The Center for Multicultural Programs and Initiatives (CMPI) works with and through local, state, and national partners to engage, recruit, and retain minority participation in programs, research, training, and advocacy efforts to eliminate health disparities.
IMHC continues to grow in size and expand in scope to adequately address the health needs in Indiana Minority communities.
The following is a brief list of some of the departments, programs and services currently offered by our organization:
Maternal & Child Health Programs
Healthy Lifestyle Programs
Community Doula Services
Diabetis & Heart Health Programs
What is a DOULA?
A person who is trained to assist a woman during childbirth, and who supports the mother and family before and after the birth. Doulas are more than a birthing coach, they are an advocate for the mom. Doulas facilitate a safe, empowering birth experience, and provide the physicals, emotional, and educational support for a pregnant mom.
The IMHC CDS program is operated by the Indiana Minority Health Coalition (IMHC), and serves Elkhart, LaPorte, and Cass counties. This program has multiple partners who provide resources and a variety of educational programs. Participants will be provided with system navigation paired with birth and postpartum practical support, home visits, advocacy, and evidence-based information.
Community Doula Services is a program that was started in 2017 with the assistance of grant funding to help combat the dismal infant mortality rates we face here in Indiana. Nearly one third of all pregnant women in Indiana do not receive prenatal care. Although nearly one-third of pregnant women do not receive early prenatal care in Indiana, the sad fact is that more than 45% of black and Latino do not receive early care.
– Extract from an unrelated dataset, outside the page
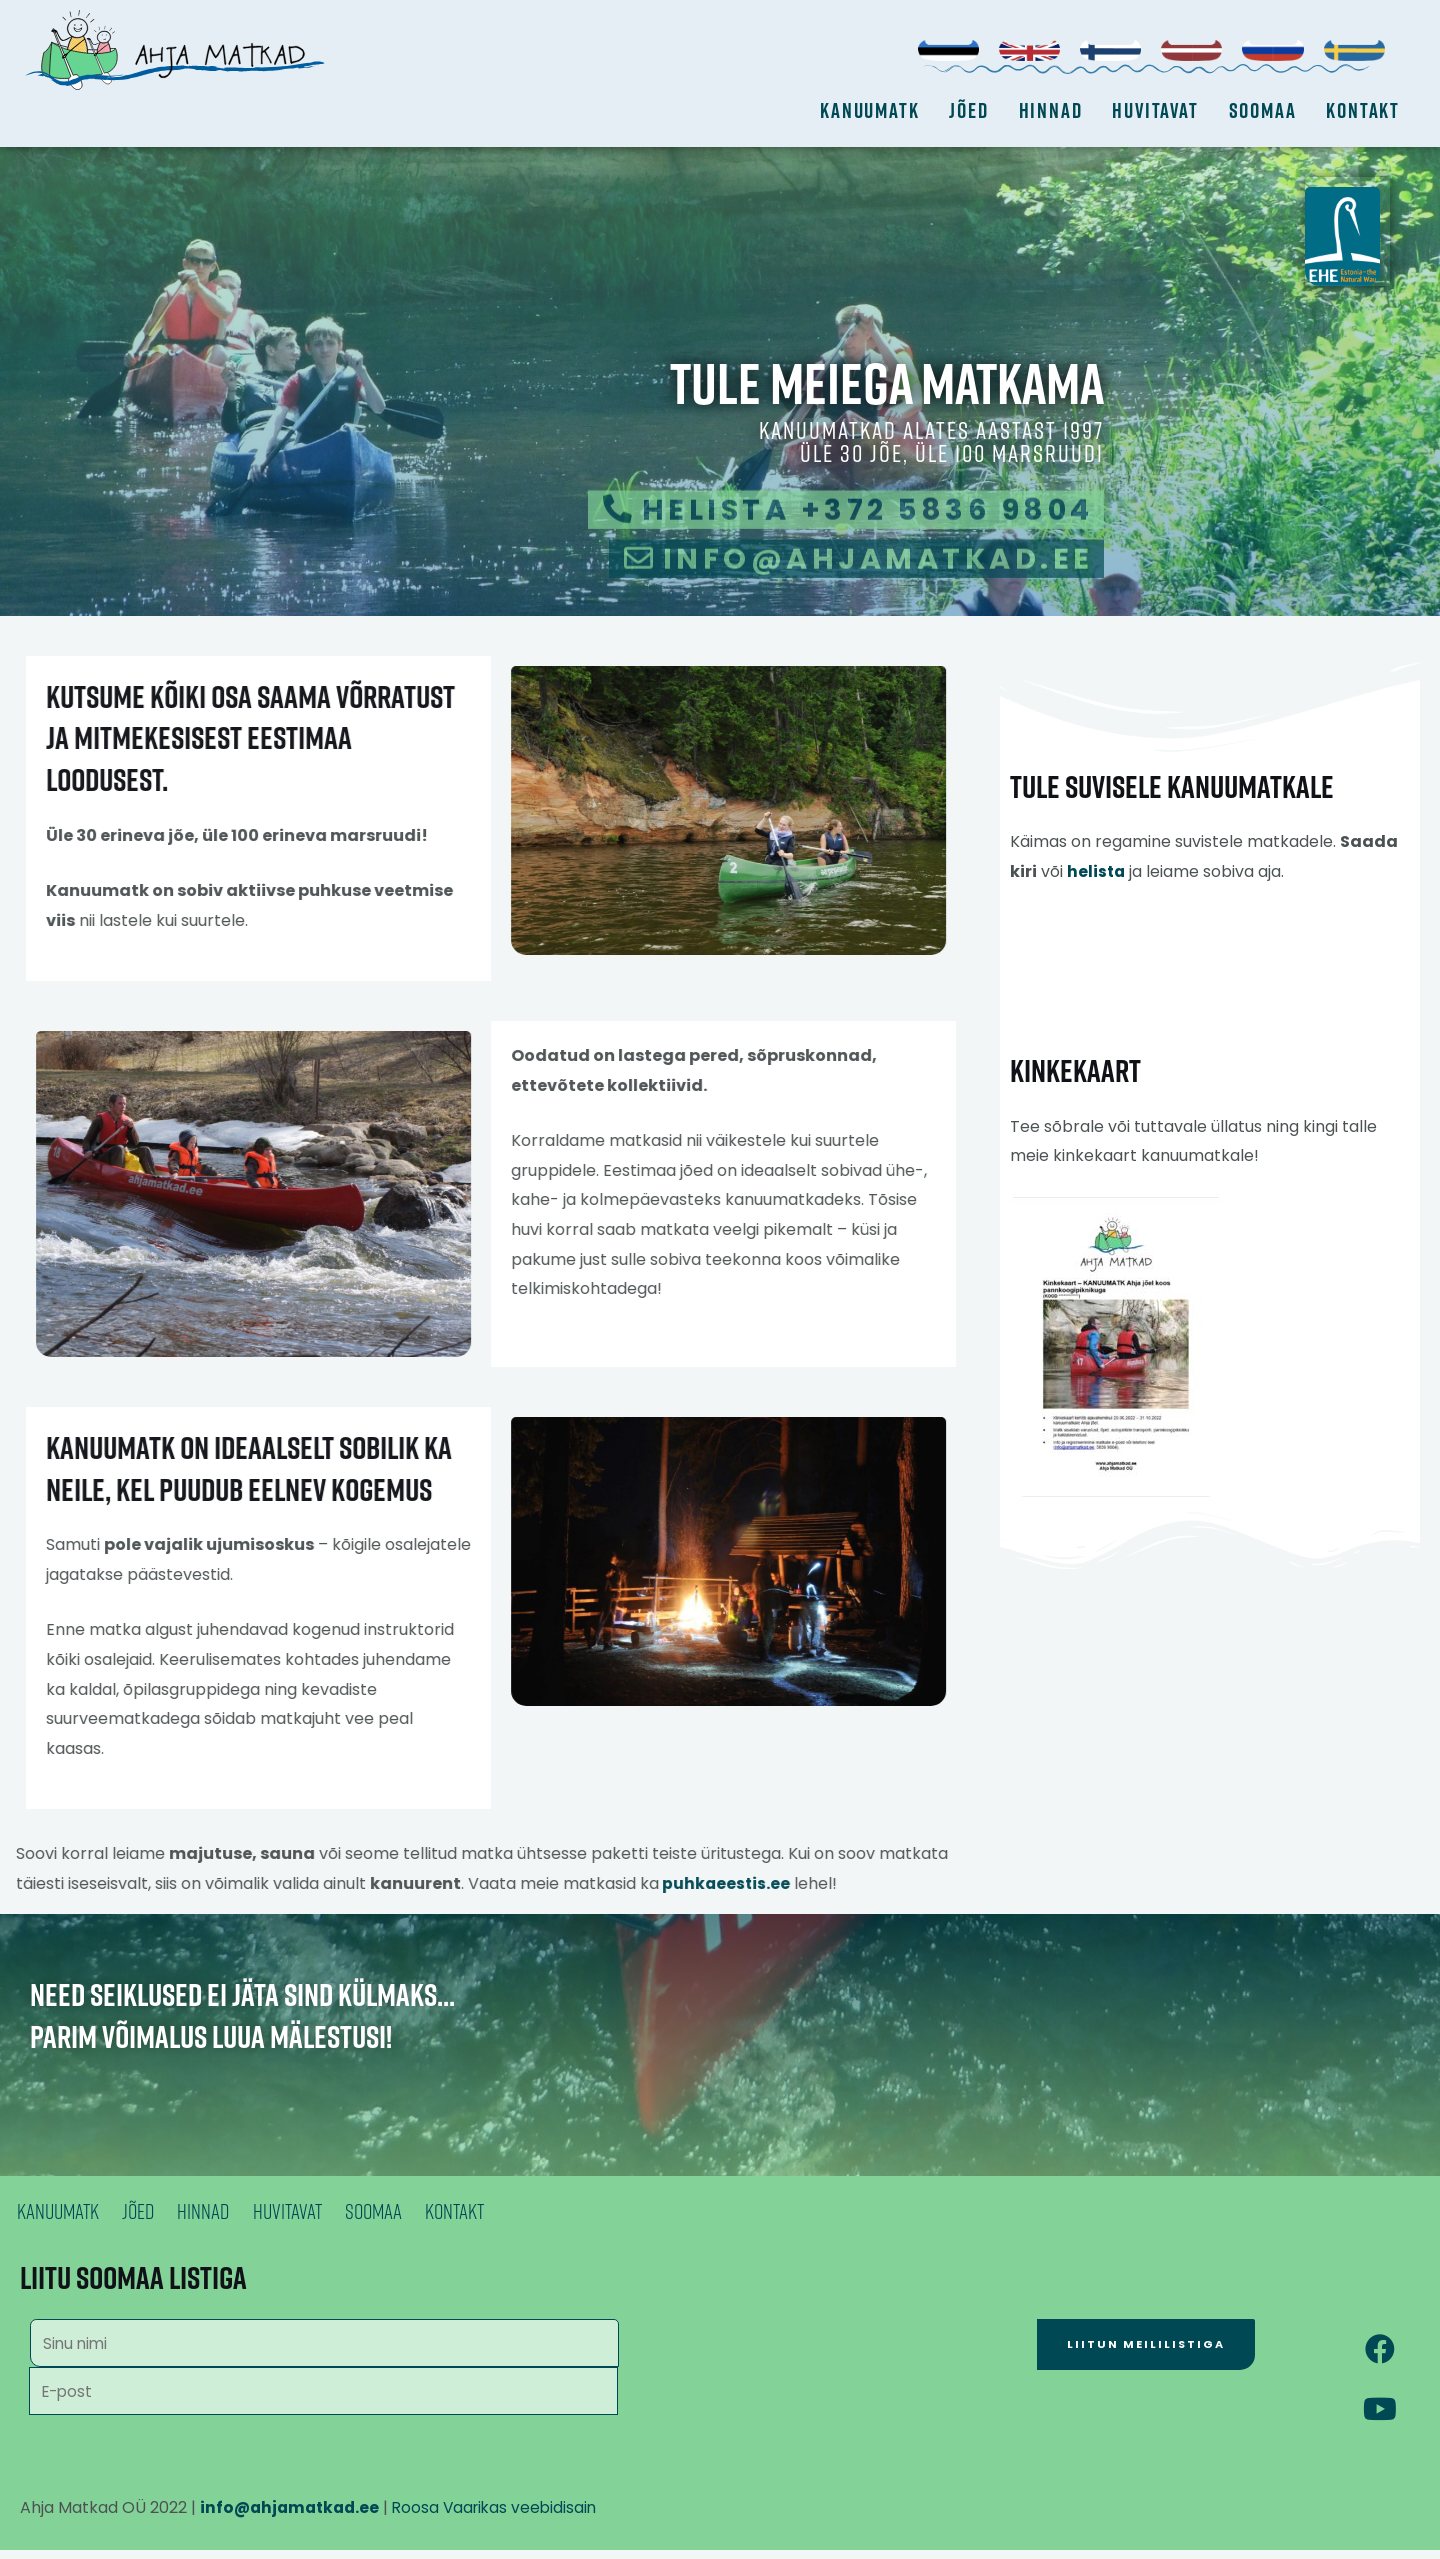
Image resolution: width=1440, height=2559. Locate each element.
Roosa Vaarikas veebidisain (504, 2515)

That is why IMHC Doula Services is particularly interested in reaching and serving these populations.
Prenatal care is so important for not only the healthy development of babies, but also the health and well-being of the moms themselves.
The National Diabetes Prevention Program—or National DPP—was created in 2010 to address the increasing burden of prediabetes and type 2 diabetes in the United States. This national effort created partnerships between public and private organizations to offer evidence-based, cost-effective interventions that help prevent type 2 diabetes in communities across the United States.
One key feature of the National DPP is the CDC-recognized lifestyle change program, a research-based program focusing on healthy eating and physical activity which showed that people with prediabetes who take part in a structured lifestyle change program can cut their risk of developing type 2 diabetes by 58% (71% for people over 60 years old).